L’isola di Taokee è un gran sasso tondo, piatto e calvo che galleggia in mezzo alle altre isole dell’arcipelago delle Baratonga, situato nel Pacifico alla latitudine 19° S e alla longitudine 161° O. Nelle poche crepe vi è una polvere grigia finissima ma pesante, che neanche il vento di marzo riesce a sollevare. Quando il mare è in burrasca, gli spruzzi d’acqua s’impastano con la polvere formando uno stucco plumbeo che a poco a poco riempie le crepe. Fra pochi decenni l’isola non avrà neppure un poro.
Una volta un passero del tipo Espak, probabilmente smarrito da un veliero che costeggiava lungo le isole, volò sopra l’isola, ma non vi si posò. Dal cielo lasciò cadere alcune gocce dei suoi escrementi verdi. Hermann von Bockensteil, l’unico esploratore che osò mettere piede su Taokee alla fine del secolo scorso, descrisse le piccole macchie come un lichene Klapaname – il solo segno di vita sull’isola.
Per gli indigeni che abitano le isole vicine, gli Antonà, Taokee è tabù. Non avvicinano le loro canoe anche se sanno che sotto il grande sasso galleggiante trovano rifugio enormi quantità di piccole trementidi che, per il sapore dolce della loro carne, sono molto ricercate dai pescatori dell’arcipelago.

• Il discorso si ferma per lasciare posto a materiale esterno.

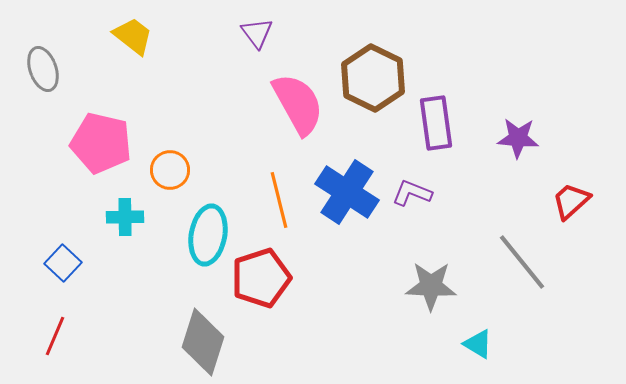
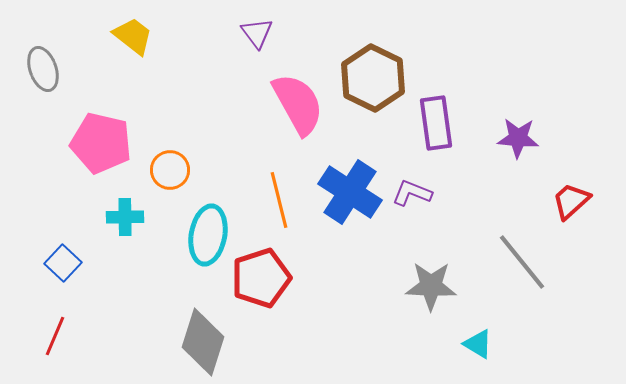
blue cross: moved 3 px right
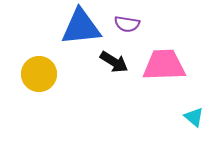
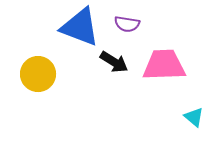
blue triangle: moved 1 px left; rotated 27 degrees clockwise
yellow circle: moved 1 px left
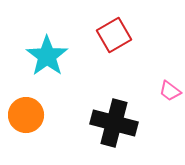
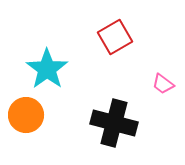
red square: moved 1 px right, 2 px down
cyan star: moved 13 px down
pink trapezoid: moved 7 px left, 7 px up
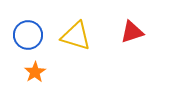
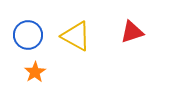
yellow triangle: rotated 12 degrees clockwise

La leggenda che spiega il tabù fu narrata da Samuel Doncett, quell’estroso ma coscienzioso cronista ed elatologo inglese che nell’estate del 1907 visitò tutte le Baratonga. Egli aveva sentito la storia da un indigeno della vicina isola Tsa-wa, Sep’a-nok. Il racconto che qui riportiamo, fu tradotto dal manoscritto di Doncett, che si trova nella biblioteca dell’Università di Hawaii.
«Sep’a-nok appoggiò le labbra al grande sasso che si erge nella piazza del villaggio di Tsa-wa. Gli Antonà compiono questo gesto per significare l’assoluta verità di quel che stanno per raccontare. Questa specie di bacio-giuramento viene effettuato in posizione d’inchino. Vi è, infatti, a un metro e venti da terra, una concavità liscia nella pietra, che porta la muta testimonianza di migliaia di racconti fatti da molte generazioni d’indigeni. (La pietra, che gli Antonà chiamano Tā, si trova ora al Museo Antropologico di Honolulu) (TAV. XXX).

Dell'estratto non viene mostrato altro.